**Work required:** In the entries that follow, how many lines hold the string "voči"? Give only that number.

**Input:**
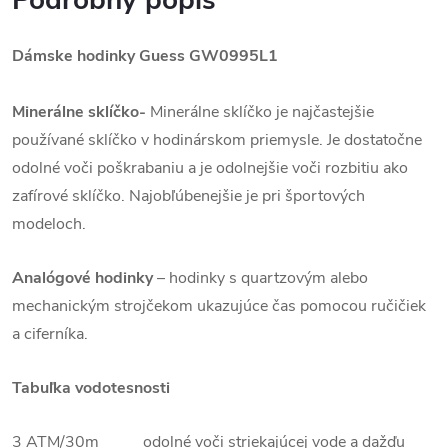
Podrobný popis
Dámske hodinky Guess GW0995L1
Minerálne sklíčko-
Minerálne sklíčko je najčastejšie
používané sklíčko v hodinárskom priemysle. Je dostatočne
odolné voči poškrabaniu a je odolnejšie voči rozbitiu ako
zafírové sklíčko. Najobľúbenejšie je pri športových
modeloch.
Analógové hodinky
–
hodinky s quartzovým alebo
mechanickým strojčekom ukazujúce čas pomocou ručičiek
a ciferníka.
Tabuľka vodotesnosti
3 ATM/30m odolné voči striekajúcej vode a dažďu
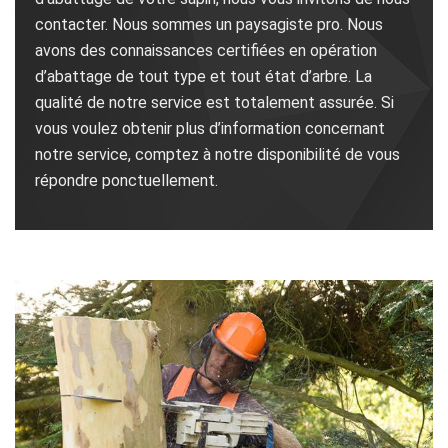
contacter. Nous sommes un paysagiste pro. Nous
avons des connaissances certifiées en opération
d’abattage de tout type et tout état d’arbre. La
qualité de notre service est totalement assurée. Si
vous voulez obtenir plus d’information concernant
notre service, comptez à notre disponibilité de vous
répondre ponctuellement.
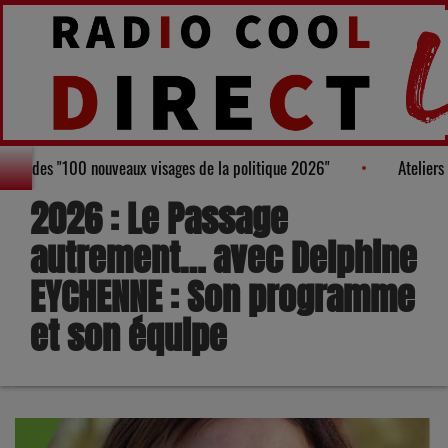
ure au Palmarès des "100 nouveaux visages de la politique 2026"
2026 : Le Passage
autrement… avec Delphine
EYCHENNE : Son programme
et son équipe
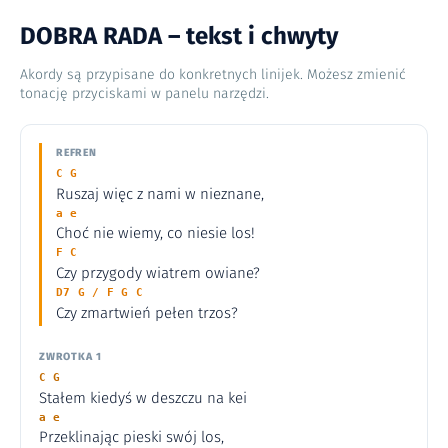
DOBRA RADA – tekst i chwyty
Akordy są przypisane do konkretnych linijek. Możesz zmienić
tonację przyciskami w panelu narzędzi.
REFREN
C G
Ruszaj więc z nami w nieznane,
a e
Choć nie wiemy, co niesie los!
F C
Czy przygody wiatrem owiane?
D7 G / F G C
Czy zmartwień pełen trzos?
ZWROTKA 1
C G
Stałem kiedyś w deszczu na kei
a e
Przeklinając pieski swój los,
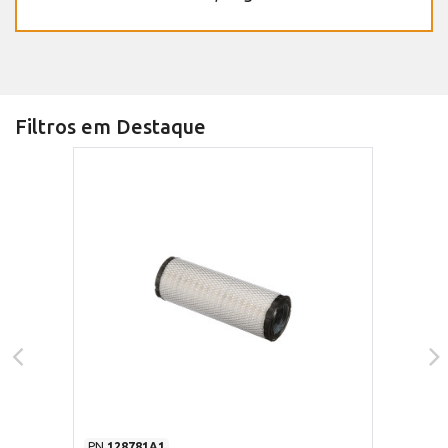
Filtros em Destaque
PN
128781A1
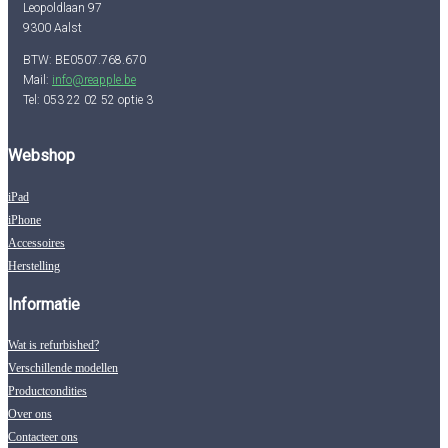
Leopoldlaan 97
9300 Aalst
BTW: BE0507.768.670
Mail:
info@reapple.be
Tel: 053 22 02 52 optie 3
Webshop
iPad
iPhone
Accessoires
Herstelling
Informatie
Wat is refurbished?
Verschillende modellen
Productcondities
Over ons
Contacteer ons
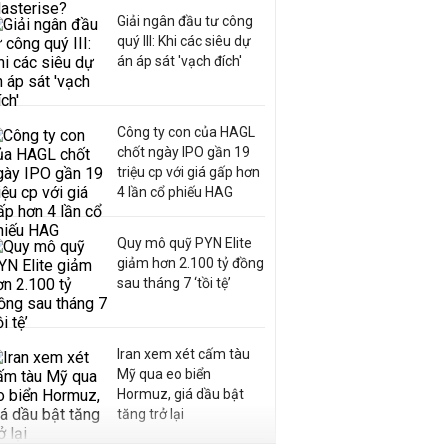
Giải ngân đầu tư công
quý III: Khi các siêu dự
án áp sát 'vạch đích'
Công ty con của HAGL
chốt ngày IPO gần 19
triệu cp với giá gấp hơn
4 lần cổ phiếu HAG
Quy mô quỹ PYN Elite
giảm hơn 2.100 tỷ đồng
sau tháng 7 ‘tồi tệ’
Iran xem xét cấm tàu
Mỹ qua eo biển
Hormuz, giá dầu bật
tăng trở lại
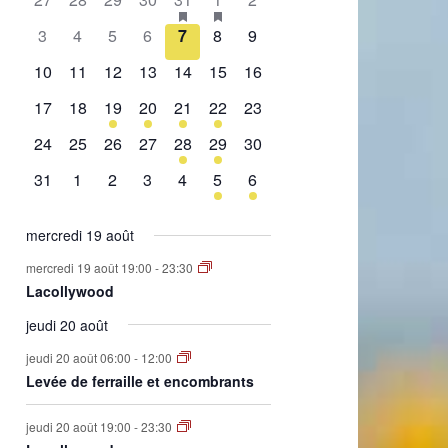
de
évènement,
évènement,
évènement,
évènement,
évènement,
évènements,
évènement,
0
0
0
0
0
0
0
3
4
5
6
7
8
9
Évènements
évènement,
évènement,
évènement,
évènement,
évènement,
évènement,
évènement,
0
0
0
0
0
0
0
10
11
12
13
14
15
16
évènement,
évènement,
évènement,
évènement,
évènement,
évènement,
évènement,
0
0
1
2
1
2
0
17
18
19
20
21
22
23
évènement,
évènement,
évènement,
évènements,
évènement,
évènements,
évènement,
0
0
0
0
1
1
0
24
25
26
27
28
29
30
évènement,
évènement,
évènement,
évènement,
évènement,
évènement,
évènement,
0
0
0
0
0
1
1
31
1
2
3
4
5
6
évènement,
évènement,
évènement,
évènement,
évènement,
évènement,
évènement,
mercredi 19 août
mercredi 19 août 19:00
-
23:30
Lacollywood
jeudi 20 août
jeudi 20 août 06:00
-
12:00
Levée de ferraille et encombrants
jeudi 20 août 19:00
-
23:30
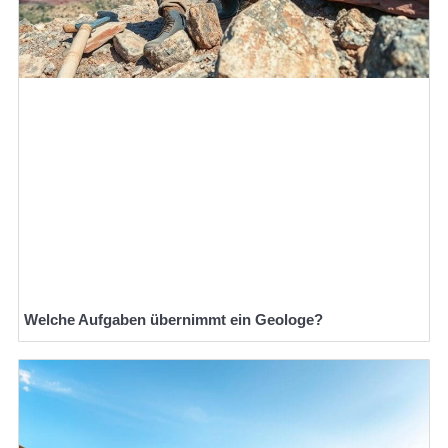
Welche Aufgaben übernimmt ein Geologe?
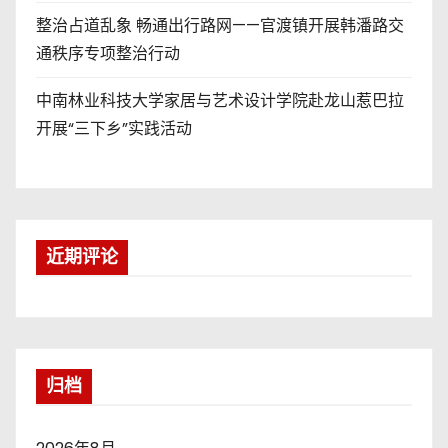
整治占道乱象 畅通出行路网——官渡镇开展韩潘路交
通秩序专项整治行动
中南林业科技大学家居与艺术设计学院赴龙山惹巴拉
开展“三下乡”实践活动
近期评论
归档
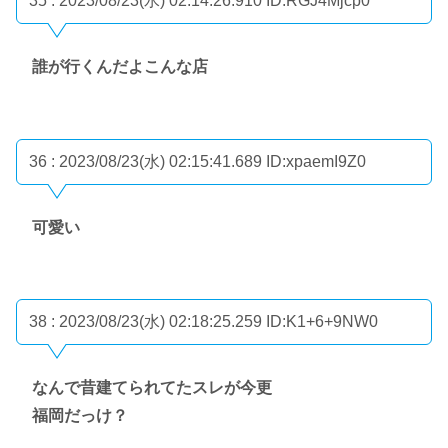
35 : 2023/08/23(水) 02:14:26.910
ID:RGJ4Mjcp0
誰が行くんだよこんな店
36 : 2023/08/23(水) 02:15:41.689
ID:xpaemI9Z0
可愛い
38 : 2023/08/23(水) 02:18:25.259
ID:K1+6+9NW0
なんで昔建てられてたスレが今更
福岡だっけ？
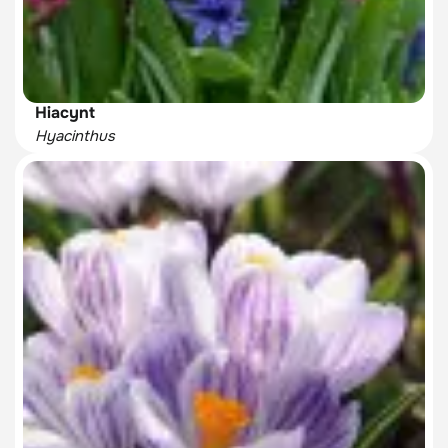
Hiacynt
Hyacinthus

**Exercise result:** 2